De parte a parte, sentiu-se plena satisfação pelo encontro que há mais de três meses não acontecia. Foi breve e apenas durou todo o tempo da desparamentação do padre. Despediram-se, com promessa de se voltarem a encontrar no próximo domingo, no mesmo sítio e hora.
Cada um irá guardar à sua maneira a saudade deste encontro e potenciar uma ansiedade cada vez maior, pelo domingo que há-de vir. Na verdade, cada um dos jovens já fizeram chegar ao outro que os encontros não eram fortuitos, antes consequência de ditames do coração. A advertência do padre Dinis de que os namoricos não eram aceites, fazia refrear os desejos de Doroteia, que ainda assim, achava poder levar por diante o seu desejo, desde que feito às escondidas, sobretudo na ausência do padre ou na hora em que a Glória do padre estivesse a dormir a sesta ou até mesmo em surtidas nocturnas, feitas na calada da noite.

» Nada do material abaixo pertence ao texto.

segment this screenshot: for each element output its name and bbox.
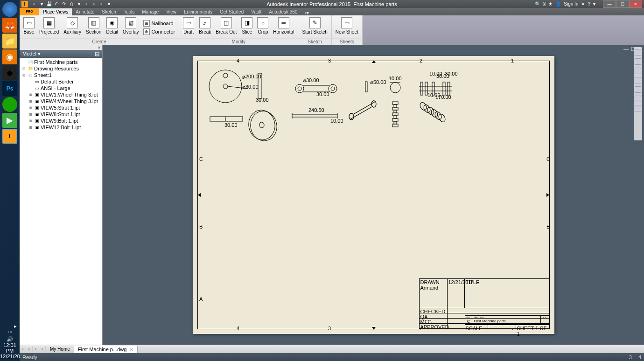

Estas estratégias estavam a ocupar-lhe a mente, mas para isso era preciso que Germano manifestasse vontade de a pedir em namoro e ela essa certeza ainda não a tinha, mas também não estava demorada a resposta que ela ansiava e que no domingo seguinte Germano confirmaria com pedido de namoro efectivo, ao que ela aceitou, lembrando-lhe apenas algumas “estratégias” defensivas, para salvaguardar a sua conduta diante do compromisso aceite na primeira conversa havida com o padre Dinis. Este por sua vez e face a ligeiras alterações no comportamento emocional da Doroteia, que entoava cantigas com letras românticas, levou-o a criar algumas leves suspeições e a perguntar a si mesmo, se ela não andaria perdida de amores com algum rapaz. Estes sinais eram só no comportamento porque na prática ele nunca se apercebeu de nada, o que o levava a supor ser apenas um gosto particular pelo canto.
Os primeiros encontros estavam para acontecer e a satisfação dela reproduzia o contentamento do namoro que agora iria tomar corpo.
O passal ficava próximo da igreja e de uma capelinha meio abandonada, que intermediava as distâncias e era na retaguarda dessa pequena ermida cavada num fundo e cercada de muros altos que aconteceram os primeiros encontros e os que se seguiriam.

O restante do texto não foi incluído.